Alger : À la recherche de votants
Baromètre de la vie politique nationale, la capitale n’a pas connu une grande poussée électorale. Ils étaient très peu nombreux à se rendre aux urnes.
Après avoir rangé sa carte électorale, Messaouda est sortie aussi vite qu’elle était entrée dans l’un des soixante bureaux de vote aménagés à l’intérieur du célèbre lycée Émir-Abdelkader, à l’occasion du scrutin législatif anticipé d’hier. “On m’a demandé de venir voter et je l’ai fait”, répond laconiquement cette sexagénaire, mère d’un candidat sur une liste indépendante, pour expliquer ses motivations.

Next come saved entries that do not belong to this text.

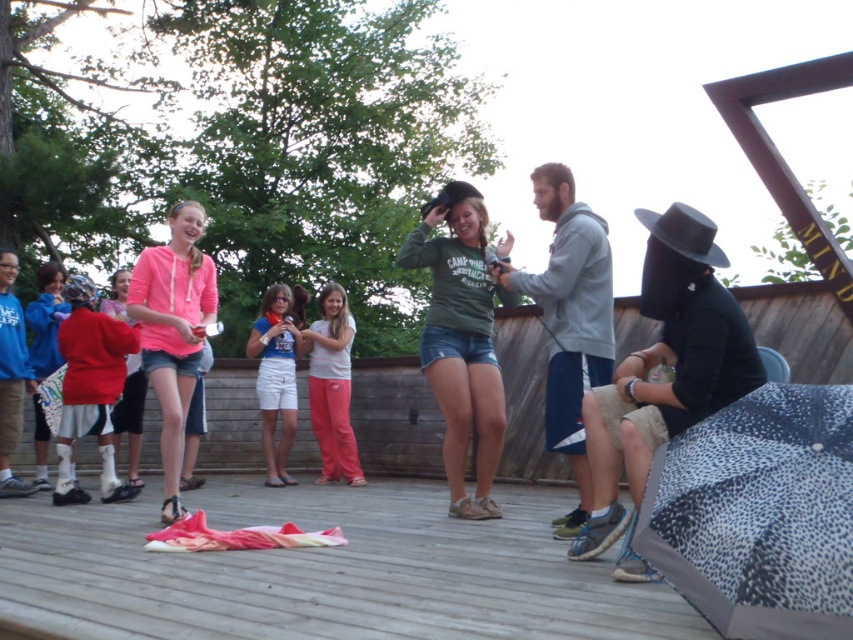 Question: Which object is the closest to the matte red hoodie at left?

Choices:
 (A) pink cotton hoodie at center
 (B) black felt cowboy hat at upper right
 (C) speckled fabric umbrella at lower right
 (D) matte red jacket at left

Answer: (D)

Question: Among these points, which one is farthest from the camera?

Choices:
 (A) (664, 216)
 (B) (259, 346)
 (C) (18, 493)

Answer: (B)

Question: From the image, what is the correct spatial relationship of green matte sweatshirt at center in relation to blue sweatshirt at left?

Choices:
 (A) above
 (B) below

Answer: (A)

Question: Does white cotton shorts at center appear under blue sweatshirt at left?

Choices:
 (A) no
 (B) yes

Answer: (B)

Question: Is speckled fabric umbrella at lower right thinner than green matte sweatshirt at center?

Choices:
 (A) yes
 (B) no

Answer: (A)

Question: Based on their relative distances, which object is nearer to the black felt cowboy hat at center?

Choices:
 (A) green matte sweatshirt at center
 (B) matte red jacket at left
 (C) pink cotton pants at center
 (D) wooden deck at center

Answer: (A) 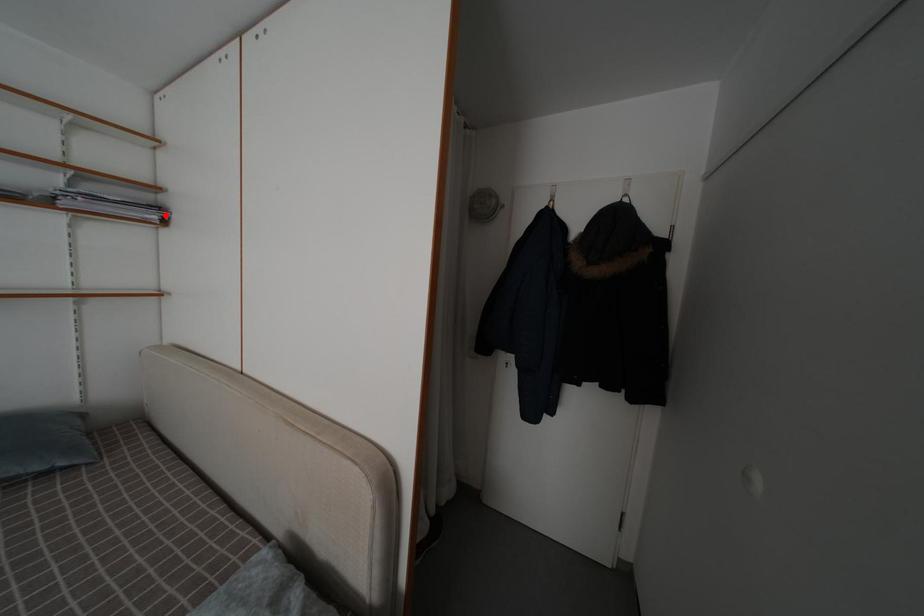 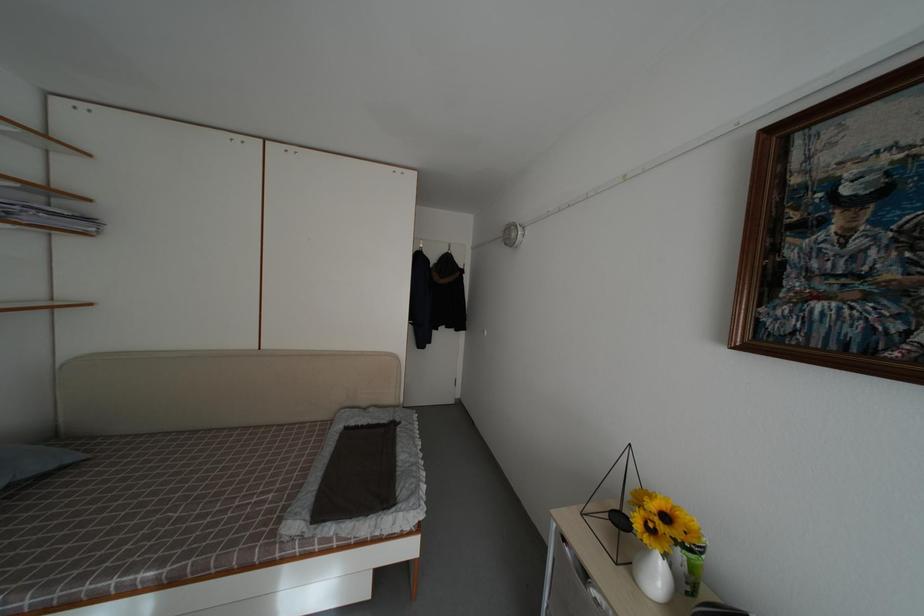 The point at the highlighted location is marked in the first image. Where is the corresponding point in the second image?

(94, 225) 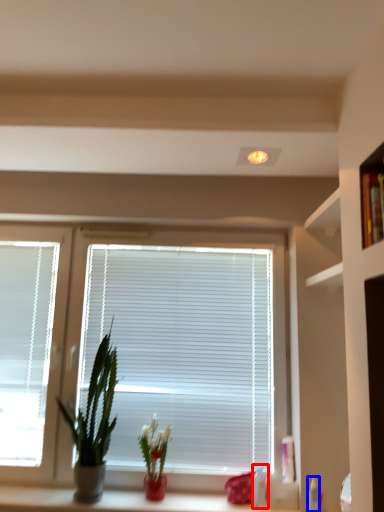 Question: Which of the following is the farthest to the observer, toiletry (highlighted by a red box) or toiletry (highlighted by a blue box)?

Choices:
 (A) toiletry
 (B) toiletry

Answer: (A) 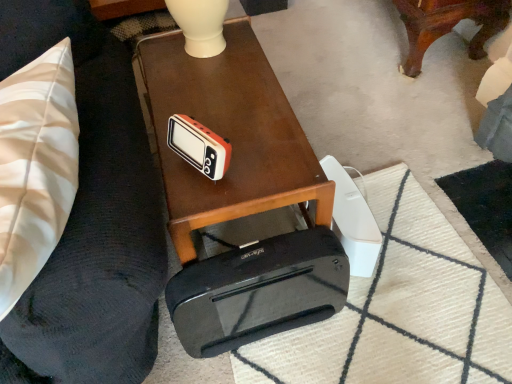 Locate an element on the screen. The width and height of the screenshot is (512, 384). vacant space behind orange matte clock at center is located at coordinates (214, 116).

“Je suis un militaire !”, explique, pour sa part, un jeune, la vingtaine, pour justifier les raisons de l’accomplissement de son acte électoral, avant de disparaître dans la cage d’escalier menant vers la sortie de cet emblématique établissement, en contrebas du mausolée Sidi-Abderrahmane. En cette matinée d’un samedi caniculaire, peu de gens se bousculaient au portillon de ce centre. Les rares électeurs qui ont glissé leur bulletin dans l’urne se comptaient sur les doigts de la main. “Depuis ce matin, il n’y a eu que neuf votants sur près de deux cents inscrits”, affirme un agent, sourire en coin, précisant sans la moindre pointe d’étonnement que “de 8h à 10h, il n’y a pas eu un seul électeur”.
Un étage plus haut, un autre bureau avait enregistré à peine cinq votants à 14h, nous confie un autre agent, soulignant que “les gens qui ont voté l’ont fait pour des proches ou des amis engagés dans ces élections”.
À quelques encablures de là, à Bab El-Oued, cœur de la révolution populaire et où à chaque coin de rue est stationné un véhicule de la police, les habitants vaquaient à leurs occupations dans une indifférence quasi générale. Les affiches déchirées qui ornent les panneaux témoignent par certains aspects de l’attitude de rejet que voulaient peut-être exprimer les habitants de ce quartier mythique, en plus du vide sidéral que l’on pouvait également constater dans les centres de vote visités durant la matinée et en début d’après-midi.
À l’école primaire Mohamed-Boudiaf, le chef de centre a exigé une accréditation aux journalistes pour accéder aux bureaux de vote aussi déserts que ceux d’un autre établissement primaire, où les bulletins de vote étaient faciles à compter à travers les urnes tranparentes. “C’est connu, à Bab El-Oued, on ne vote pas”, lâche un agent chargé de l’encadrement du scrutin, devant des collègues qui se voulaient plutôt rassurants quant à un taux de participation plus élevé en fin de journée. “Vous le savez, les gens aiment venir voter le soir !”, tente de tempérer Halim, visiblement gêné par les propos de son collègue.
Pourtant, la même désaffection est constatée partout dans les autres centres de vote ouverts à Bab El-Oued, tout comme à Alger-Centre et dans les autres quartiers populaires de la capitale, où les partisans du Hirak pouvaient exercer leur droit au boycott sans être réprimés, au lendemain d’un quatrième vendredi sans marche à Alger. À Belouizdad, autre quartier populaire, fief du Hirak dans la capitale, faute d’engouement des électeurs, de jeunes fonctionnaires de la mairie, mobilisés pour l’occasion, tentaient de lutter contre l’ennui en sirotant un thé ou un café face à des observateurs de parti, têtes plongées dans leur smartphone, ne faisant même pas attention à notre présence. La tête posée sur les bras, deux fonctionnaires se sont carrément laissés aller à un petit somme dans un autre bureau où s’entassaient des piles de bulletins des trente-six listes, en lice à Alger.
“Le peu de votants est venu ce matin. La plupart sont des personnes âgées”, reconnaît Amel, avec un air de regret quant à la situation politique qui a poussé les Algériens à rejeter en masse les différentes échéances électorales, notamment celles organisées depuis le début de la révolution populaire du 22 Février 2019.